╭─ Given records
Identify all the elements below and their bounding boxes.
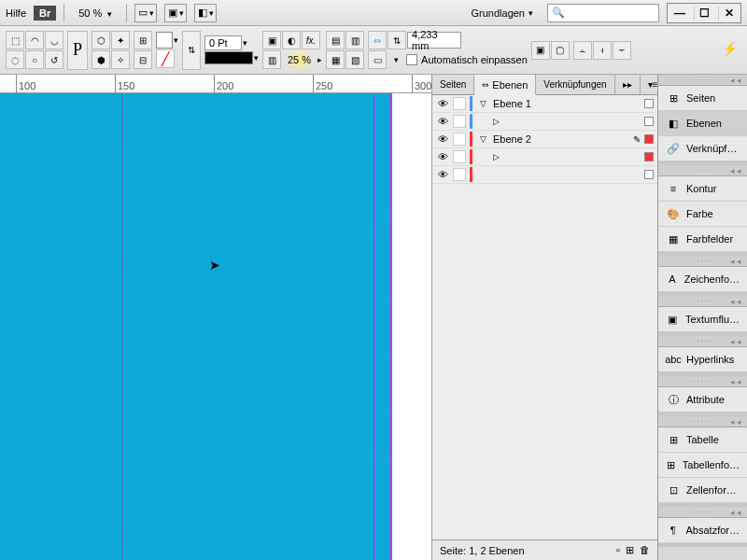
dock-item-kontur[interactable]: ≡Kontur — [658, 176, 747, 202]
dock-drag-handle[interactable]: ∙∙∙∙∙◂◂ — [658, 296, 747, 307]
tool-icon[interactable]: ⬢ — [92, 50, 110, 69]
expand-arrow-icon[interactable]: ◂◂ — [730, 297, 743, 306]
menu-help[interactable]: Hilfe — [6, 7, 26, 19]
tool-icon[interactable]: ✦ — [111, 31, 130, 49]
tool-icon[interactable]: ⊟ — [134, 50, 152, 69]
bridge-badge[interactable]: Br — [34, 6, 56, 21]
lock-toggle[interactable] — [453, 168, 466, 181]
tool-icon[interactable]: ⬚ — [6, 31, 24, 49]
tool-icon[interactable]: ↺ — [45, 50, 63, 69]
close-button[interactable]: ✕ — [718, 6, 739, 21]
paragraph-icon[interactable]: P — [67, 31, 88, 70]
zoom-dropdown[interactable]: 50 % — [72, 5, 119, 21]
align-icon[interactable]: ⫞ — [593, 41, 612, 60]
auto-fit-checkbox[interactable] — [406, 54, 417, 65]
layer-row[interactable]: 👁▽Ebene 1 — [432, 95, 657, 113]
stepper-icon[interactable]: ⇅ — [388, 31, 406, 49]
expand-arrow-icon[interactable]: ◂◂ — [730, 508, 743, 517]
frame-icon[interactable]: ▢ — [551, 41, 570, 60]
lock-toggle[interactable] — [453, 150, 466, 163]
selection-square[interactable] — [644, 134, 654, 144]
dock-item-textumflu[interactable]: ▣Textumflu… — [658, 307, 747, 332]
opacity-stepper[interactable]: ▸ — [317, 55, 322, 64]
delete-icon[interactable]: 🗑 — [640, 544, 650, 556]
disclosure-icon[interactable]: ▽ — [480, 99, 489, 108]
dock-item-verknpf[interactable]: 🔗Verknüpf… — [658, 136, 747, 161]
dock-drag-handle[interactable]: ∙∙∙∙∙◂◂ — [658, 256, 747, 267]
new-page-icon[interactable]: ▫ — [616, 544, 620, 556]
selection-square[interactable] — [644, 117, 654, 126]
dock-item-hyperlinks[interactable]: abcHyperlinks — [658, 347, 747, 372]
stroke-style[interactable] — [204, 51, 253, 64]
frame-icon[interactable]: ▣ — [531, 41, 550, 60]
fx-icon[interactable]: ◐ — [282, 31, 301, 49]
stroke-weight-input[interactable]: 0 Pt — [204, 35, 242, 50]
document-canvas[interactable] — [0, 93, 402, 560]
layer-row[interactable]: 👁▽Ebene 2✎ — [432, 131, 657, 148]
minimize-button[interactable]: — — [669, 6, 690, 21]
selection-square[interactable] — [644, 152, 654, 161]
visibility-eye-icon[interactable]: 👁 — [436, 168, 449, 181]
dock-item-absatzfor[interactable]: ¶Absatzfor… — [658, 518, 747, 543]
bolt-icon[interactable]: ⚡ — [722, 41, 738, 56]
workspace-dropdown[interactable]: Grundlagen ▾ — [465, 5, 541, 21]
tool-icon[interactable]: ○ — [25, 50, 44, 69]
screen-mode-icon[interactable]: ▣ — [164, 4, 187, 22]
layer-row[interactable]: 👁▷ — [432, 148, 657, 166]
search-box[interactable]: 🔍 — [547, 4, 659, 22]
tab-layers[interactable]: ⇔Ebenen — [474, 75, 536, 95]
dock-drag-handle[interactable]: ∙∙∙∙∙◂◂ — [658, 507, 747, 518]
dock-drag-handle[interactable]: ∙∙∙∙∙◂◂ — [658, 75, 747, 86]
expand-arrow-icon[interactable]: ◂◂ — [730, 166, 743, 175]
guide-vertical[interactable] — [121, 93, 122, 560]
lock-toggle[interactable] — [453, 115, 466, 128]
fx-icon[interactable]: ▣ — [262, 31, 281, 49]
align-icon[interactable]: ⫠ — [573, 41, 592, 60]
visibility-eye-icon[interactable]: 👁 — [436, 97, 449, 110]
tab-links[interactable]: Verknüpfungen — [536, 75, 614, 94]
expand-arrow-icon[interactable]: ◂◂ — [730, 337, 743, 346]
disclosure-icon[interactable]: ▷ — [493, 117, 502, 126]
dock-item-farbfelder[interactable]: ▦Farbfelder — [658, 227, 747, 252]
stepper-icon[interactable]: ⇅ — [182, 31, 201, 70]
dock-item-zellenfor[interactable]: ⊡Zellenfor… — [658, 478, 747, 503]
visibility-eye-icon[interactable]: 👁 — [436, 115, 449, 128]
tool-icon[interactable]: ◠ — [25, 31, 44, 49]
dock-drag-handle[interactable]: ∙∙∙∙∙◂◂ — [658, 336, 747, 347]
fx-label-icon[interactable]: fx. — [302, 31, 320, 49]
fit-icon[interactable]: ▭ — [368, 50, 387, 69]
dock-item-tabellenfo[interactable]: ⊞Tabellenfo… — [658, 453, 747, 478]
tool-icon[interactable]: ✧ — [111, 50, 130, 69]
expand-arrow-icon[interactable]: ◂◂ — [730, 417, 743, 427]
wrap-icon[interactable]: ▧ — [345, 50, 364, 69]
layer-name[interactable]: Ebene 2 — [493, 133, 629, 145]
horizontal-ruler[interactable]: 100 150 200 250 300 — [0, 75, 431, 93]
expand-arrow-icon[interactable]: ◂◂ — [730, 76, 743, 85]
opacity-value[interactable]: 25 % — [288, 54, 311, 65]
wrap-icon[interactable]: ▤ — [326, 31, 345, 49]
disclosure-icon[interactable]: ▽ — [480, 134, 489, 144]
align-icon[interactable]: ⫟ — [613, 41, 631, 60]
tool-icon[interactable]: ⬡ — [92, 31, 110, 49]
wrap-icon[interactable]: ▥ — [345, 31, 364, 49]
expand-arrow-icon[interactable]: ◂◂ — [730, 257, 743, 266]
dock-drag-handle[interactable]: ∙∙∙∙∙◂◂ — [658, 416, 747, 427]
dock-drag-handle[interactable]: ∙∙∙∙∙◂◂ — [658, 165, 747, 176]
disclosure-icon[interactable]: ▷ — [493, 152, 502, 161]
measure-input[interactable]: 4,233 mm — [407, 32, 461, 49]
layer-list[interactable]: 👁▽Ebene 1👁▷👁▽Ebene 2✎👁▷👁 — [432, 95, 657, 539]
visibility-eye-icon[interactable]: 👁 — [436, 150, 449, 163]
lock-toggle[interactable] — [453, 133, 466, 146]
visibility-eye-icon[interactable]: 👁 — [436, 133, 449, 146]
maximize-button[interactable]: ☐ — [694, 6, 714, 21]
selection-square[interactable] — [644, 170, 654, 179]
wrap-icon[interactable]: ▦ — [326, 50, 345, 69]
panel-collapse-icon[interactable]: ▸▸ — [615, 75, 641, 94]
dock-drag-handle[interactable]: ∙∙∙∙∙◂◂ — [658, 376, 747, 387]
tool-icon[interactable]: ⊞ — [134, 31, 152, 49]
layer-row[interactable]: 👁 — [432, 166, 657, 184]
dock-item-tabelle[interactable]: ⊞Tabelle — [658, 427, 747, 453]
layer-name[interactable]: Ebene 1 — [493, 98, 641, 109]
opacity-icon[interactable]: ▥ — [262, 50, 281, 69]
search-input[interactable] — [569, 7, 653, 19]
╰─
* Problem description *
Pull every line containing "tool" from the entries above and copy it.

* Expected answer *
tool-icon[interactable]: ⬢ — [92, 50, 110, 69]
tool-icon[interactable]: ✦ — [111, 31, 130, 49]
tool-icon[interactable]: ⊟ — [134, 50, 152, 69]
tool-icon[interactable]: ⬚ — [6, 31, 24, 49]
tool-icon[interactable]: ↺ — [45, 50, 63, 69]
tool-icon[interactable]: ○ — [25, 50, 44, 69]
tool-icon[interactable]: ◠ — [25, 31, 44, 49]
tool-icon[interactable]: ✧ — [111, 50, 130, 69]
tool-icon[interactable]: ⬡ — [92, 31, 110, 49]
tool-icon[interactable]: ⊞ — [134, 31, 152, 49]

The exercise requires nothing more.